这是一个代码,用于根据第二列(第 1 列)上的名称对列表列表(数据矩阵)进行排序,相同的名称将在排序的数据矩阵内彼此之间具有最大可能的距离。
这个话题已经讨论过了here https://stackoverflow.com/questions/75249961/how-to-sort-rows-in-excel-without-having-repeated-data-together and here https://stackoverflow.com/questions/75442192/how-to-sort-a-list-of-lists-in-python-without-having-repeated-names-together分别在 Excel 和 Python 中寻求解决方案。尽管提出了很好的解决方案,但它们都不适用于我的真实数据,并且我编写了与您分享的代码。如果您愿意,请随意评论、批评和改进。它有很多print
这只是为了更好地可视化步骤。
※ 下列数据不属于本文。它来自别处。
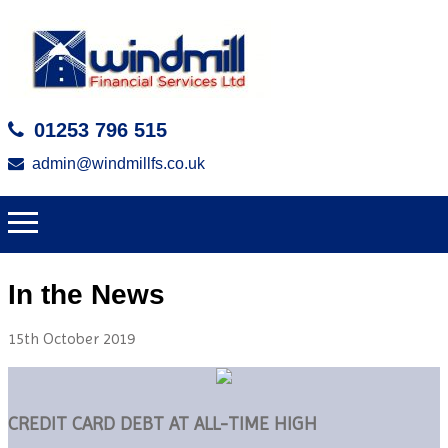
01253 796 515
admin@windmillfs.co.uk
In the News
15th October 2019
CREDIT CARD DEBT AT ALL-TIME HIGH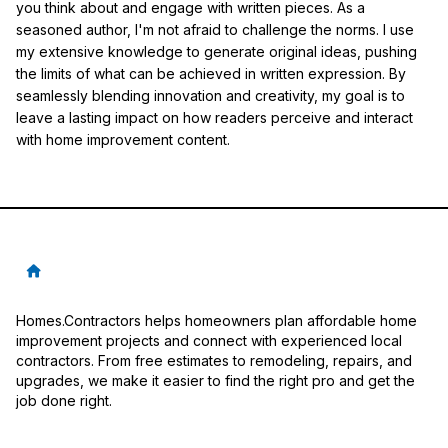
you think about and engage with written pieces. As a
seasoned author, I'm not afraid to challenge the norms. I use
my extensive knowledge to generate original ideas, pushing
the limits of what can be achieved in written expression. By
seamlessly blending innovation and creativity, my goal is to
leave a lasting impact on how readers perceive and interact
with home improvement content.
Homes.Contractors helps homeowners plan affordable home
improvement projects and connect with experienced local
contractors. From free estimates to remodeling, repairs, and
upgrades, we make it easier to find the right pro and get the
job done right.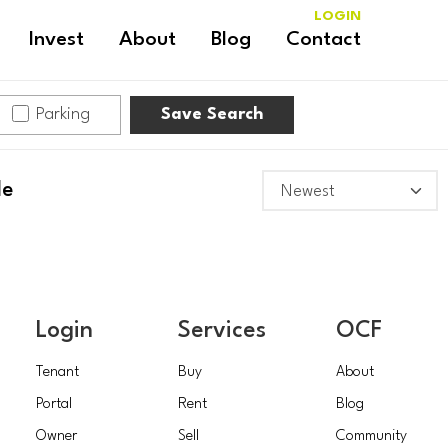
LOGIN
Invest
About
Blog
Contact
Parking
Save Search
le
Login
Services
OCF
Tenant
Buy
About
Portal
Rent
Blog
Owner
Sell
Community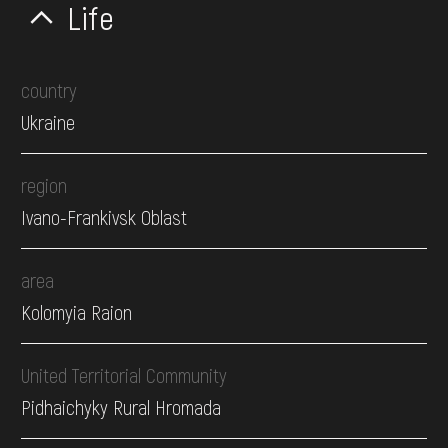
Life
country
Ukraine
region
Ivano-Frankivsk Oblast
area
Kolomyia Raion
United Territorial Community
Pidhaichyky Rural Hromada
它在我迄今为止所做的各种测试中运行良好。
import datetime
matrix = [[True, 'Tricha', 6, 'country', 'state', 'city', 'username', datetime.datetime(2020, 10, 25, 21, 0), 'comment'], [True, 'Joe', 6, 'country', 'state', 'city', 'username', datetime.datetime(2020, 10, 25, 21, 0), 'comment'], [True, 'July', 6, 'country', 'state', 'city', 'username', datetime.datetime(2020, 10, 25, 21, 0), 'comment'], [True, 'John', 8, 'country', 'state', 'city', 'username', datetime.datetime(2020, 10, 25, 21, 0), 'comment'], [True, 'John', 8, 'country', 'state', 'city', 'username', datetime.datetime(2020, 10, 25, 21, 0), 'comment'], [True, 'John', 8, 'country', 'state', 'city', 'username', datetime.datetime(2020, 10, 25, 21, 0), 'comment'], [True, 'Mary', 7, 'country', 'state', 'city', 'username', datetime.datetime(2020, 10, 25, 21, 0), 'comment'], [True, 'Mary', 7, 'country', 'state', 'city', 'username', datetime.datetime(2020, 10, 25, 21, 0), 'comment'], [True, 'Mike', 9, 'country', 'state', 'city', 'username', datetime.datetime(2020, 10, 25, 21, 0), 'comment'], [True, 'Mike', 9, 'country', 'state', 'city', 'username', datetime.datetime(2020, 10, 25, 21, 0), 'comment'], [True, 'Bob', 7, 'country', 'state', 'city', 'username', datetime.datetime(2020, 10, 25, 21, 0), 'comment']]
column_to_sort = 1 # column of the element that will be used to sort the matrix
lista = []
for item in matrix:
lista.append(item[column_to_sort])
print(lista)
lista2 = []
for name in lista:
if name not in lista2:
lista2.append(name)
print (lista2)
dic = {}
for item in lista2:
dic[item] = 0
print(item)
print (f'dic with quantity equal to zero: {dic}')
for name in lista:
n = dic[name]
n = n + 1
dic[name] = n
print (f'dic: {dic}')
# sort the names according to the number of times it appears in dic
dic2 = sorted(dic.items(), key=lambda x: x[column_to_sort])
print (f'dic2: {dic2}')
matrix2 = []
len_matrix = len(matrix)
for g in range (1, len_matrix+1):
print(f'g: {g}')
for item in dic2:
if item[column_to_sort] == g:
position = 0
for i in range(0, len_matrix):
print(f'i: {i}')
print(f'g: {g} matrix2 len: {len(matrix2)}')
if item[0] == matrix[i][column_to_sort]:
print(f'Go to position: {position} for {matrix[i]}')
matrix2.insert(position, matrix[i])
position = int(position + len(matrix2) / g) + 1
print (f'matrix2: {matrix2}')
就我而言,它用于轮换数字信息供应商,如果一个供应商(“名称”)失败,则将其轮换到另一供应商,并将在最晚可能的时间返回到失败的供应商(这可能会给供应商足够的时间来解决问题)。